Diogo Casimiro

Personal information
- Full name: Diogo Casimiro da Silva Costa
- Date of birth: 14 December 1998 (age 27)
- Place of birth: Oliveira de Azeméis, Portugal
- Height: 1.76 m (5 ft 9+1⁄2 in)
- Position: Right-back

Youth career
- 2006–2008: Oliveirense
- 2008–2011: Porto
- 2011–2012: Dragon Force
- 2012–2017: Porto
- 2013–2014: → Padroense (loan)

Senior career*
- Years: Team / Apps / (Gls)
- 2017–2018: Freamunde / 19 / (1)
- 2018–2023: Braga B / 43 / (0)
- 2023–2025: Oliveirense / 42 / (3)
- 2025: Portimonense / 1 / (0)
- 2026: Felgueiras / 4 / (0)

= Diogo Casimiro =

Portuguese footballer

Diogo Casimiro da Silva Costa (born 14 December 1998) is a Portuguese professional footballer who plays as a right-back.

==Football career==
On 3 November 2018, Casimiro made his debut for Braga B in a 2018–19 LigaPro match against Famalicão.

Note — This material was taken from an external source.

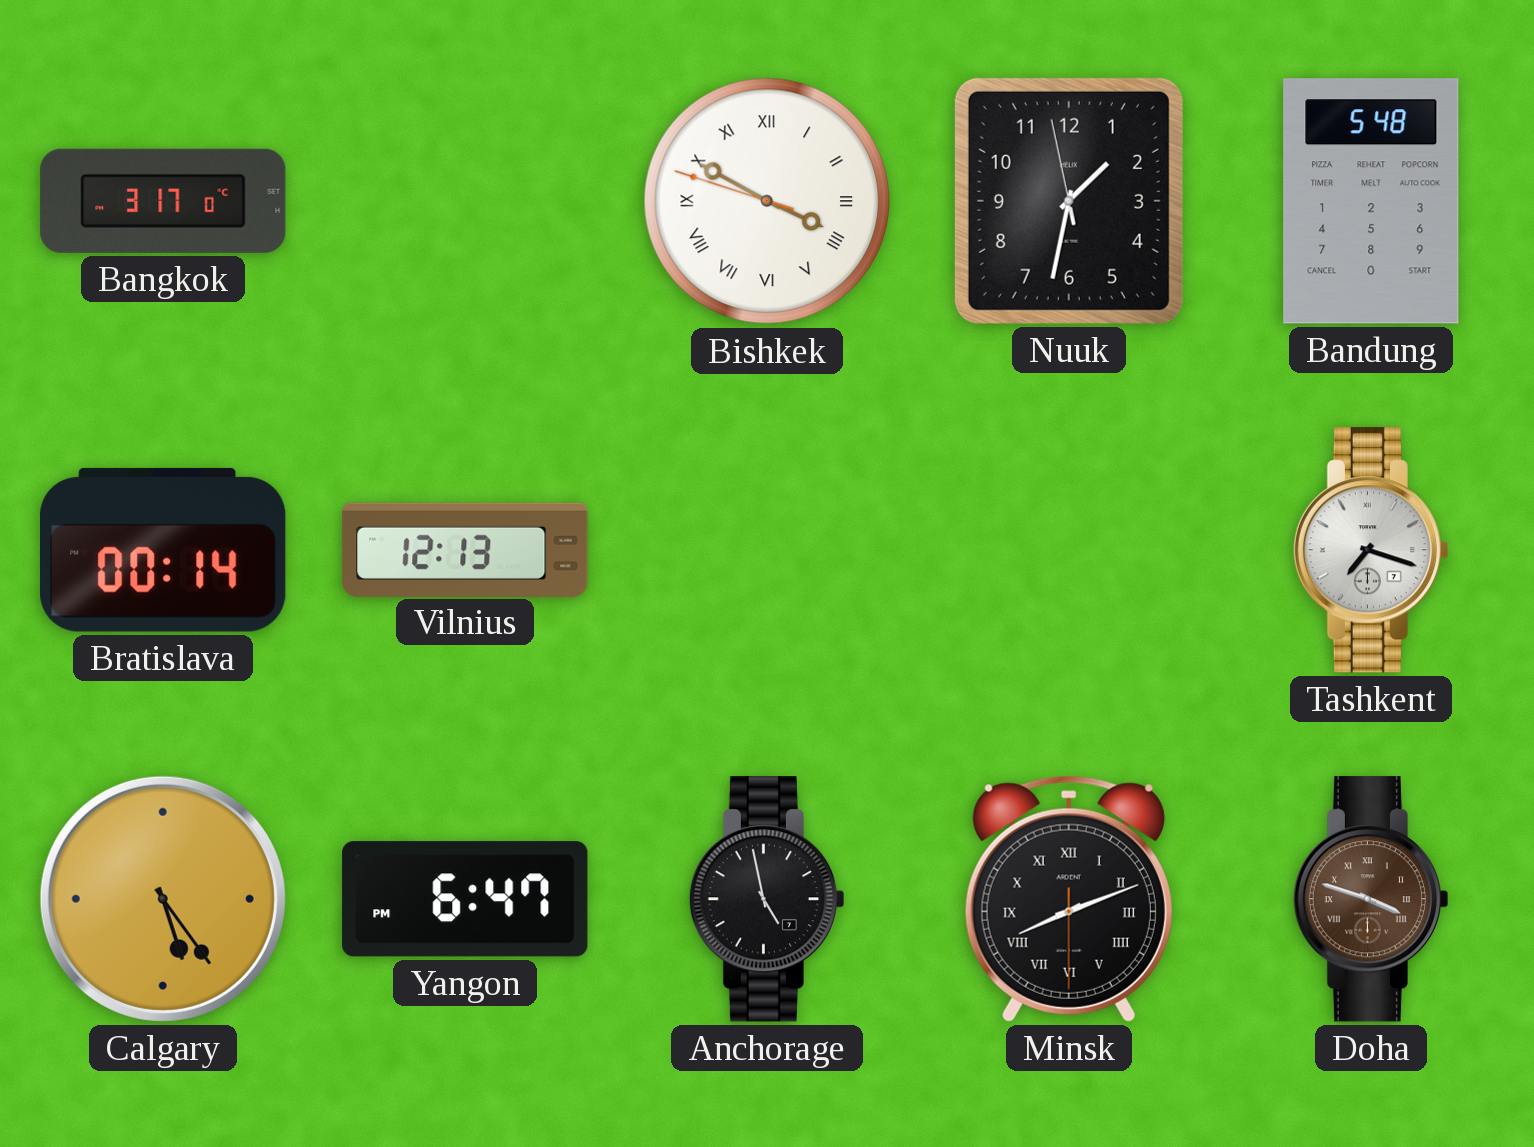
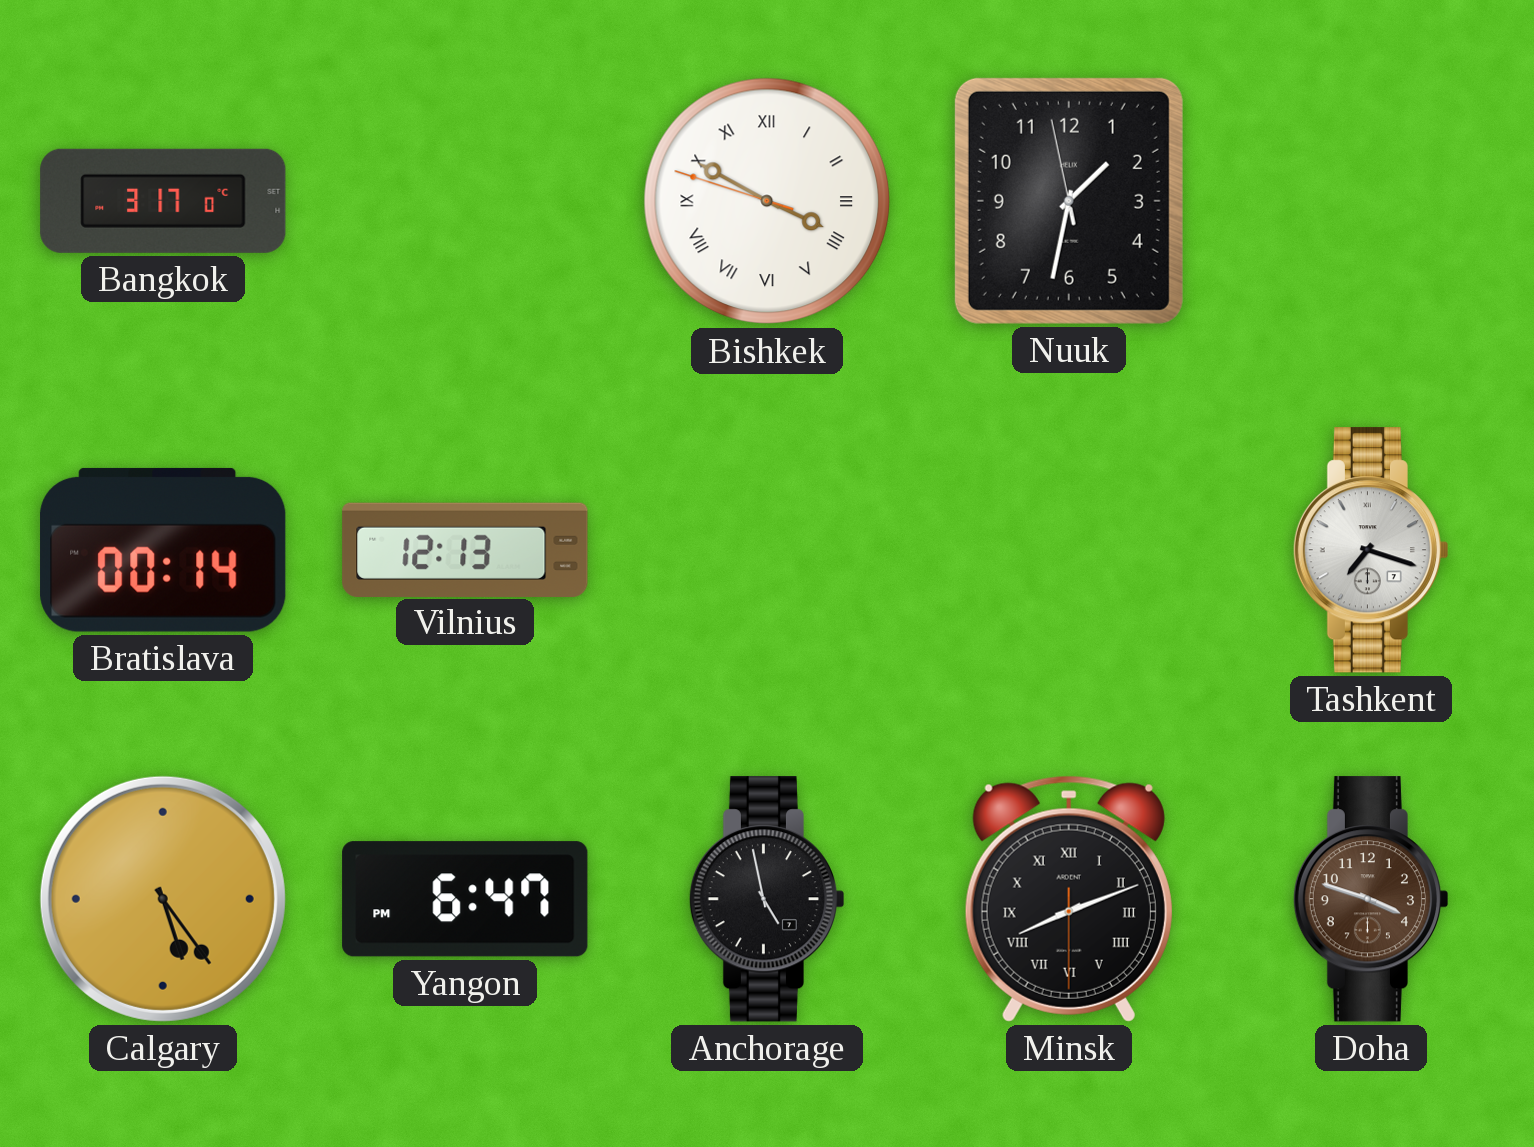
Bandung: 5:48 -> none
Doha numerals: Roman -> Arabic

On 5 July 2023, Casimiro signed for Liga Portugal 2 side Oliveirense, his first youth club.

On 13 June 2025, Casimiro joined Portimonense on a one-season deal.

== Personal life ==
On 31 December 2020, Casimiro was diagnosed with Hodgkin lymphoma. While undergoing chemotherapy, an infection forced him into surgery and a four-day induced coma. He also underwent autologous stem-cell transplantation. Casimiro was able to make a full recovery, returning to training with Braga B in July 2022.